◆ Material provided
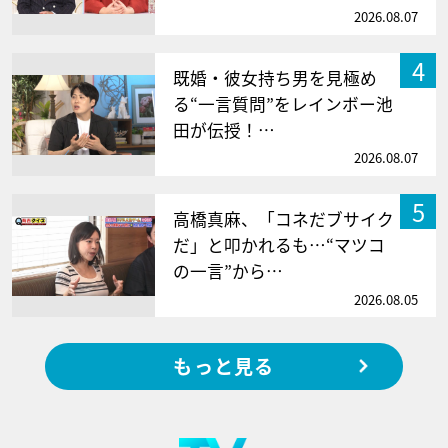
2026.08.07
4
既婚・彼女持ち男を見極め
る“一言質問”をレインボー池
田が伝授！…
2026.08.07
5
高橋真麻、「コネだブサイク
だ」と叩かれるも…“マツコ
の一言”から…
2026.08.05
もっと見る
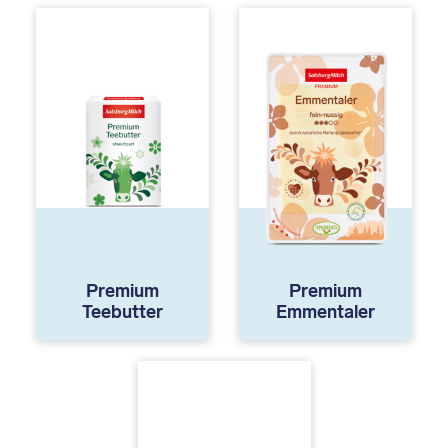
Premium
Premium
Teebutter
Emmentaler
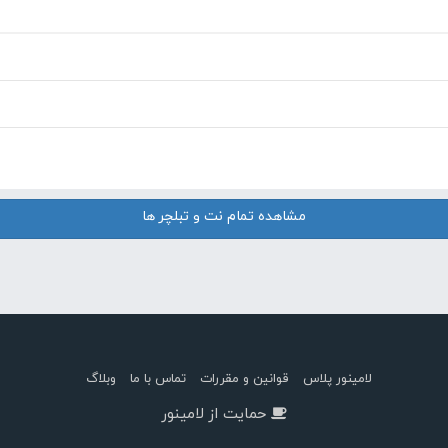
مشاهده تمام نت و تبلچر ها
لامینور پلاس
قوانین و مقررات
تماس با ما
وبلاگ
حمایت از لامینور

* * *

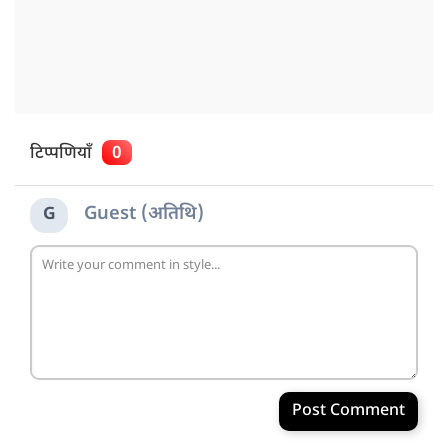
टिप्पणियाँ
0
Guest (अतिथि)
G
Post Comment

--

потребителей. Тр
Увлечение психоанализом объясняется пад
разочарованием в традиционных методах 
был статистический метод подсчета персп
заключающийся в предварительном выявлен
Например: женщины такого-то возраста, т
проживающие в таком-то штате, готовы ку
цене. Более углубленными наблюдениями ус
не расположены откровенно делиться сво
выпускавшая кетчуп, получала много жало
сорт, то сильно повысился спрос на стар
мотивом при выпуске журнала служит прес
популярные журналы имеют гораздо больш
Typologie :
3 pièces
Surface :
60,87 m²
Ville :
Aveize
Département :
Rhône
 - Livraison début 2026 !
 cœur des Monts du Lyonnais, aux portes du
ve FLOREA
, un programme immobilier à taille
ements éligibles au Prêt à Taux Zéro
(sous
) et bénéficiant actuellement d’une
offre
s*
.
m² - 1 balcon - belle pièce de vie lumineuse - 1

◆ Task to complete
All lines above from the one containing "ements éligibles au Prêt à Taux Zéro" to the one containing "m² - 1 balcon" must be repeated exactly, both lines included, and no others.

◆ Answer box
ements éligibles au Prêt à Taux Zéro
(sous
) et bénéficiant actuellement d’une
offre
s*
.
m² - 1 balcon - belle pièce de vie lumineuse - 1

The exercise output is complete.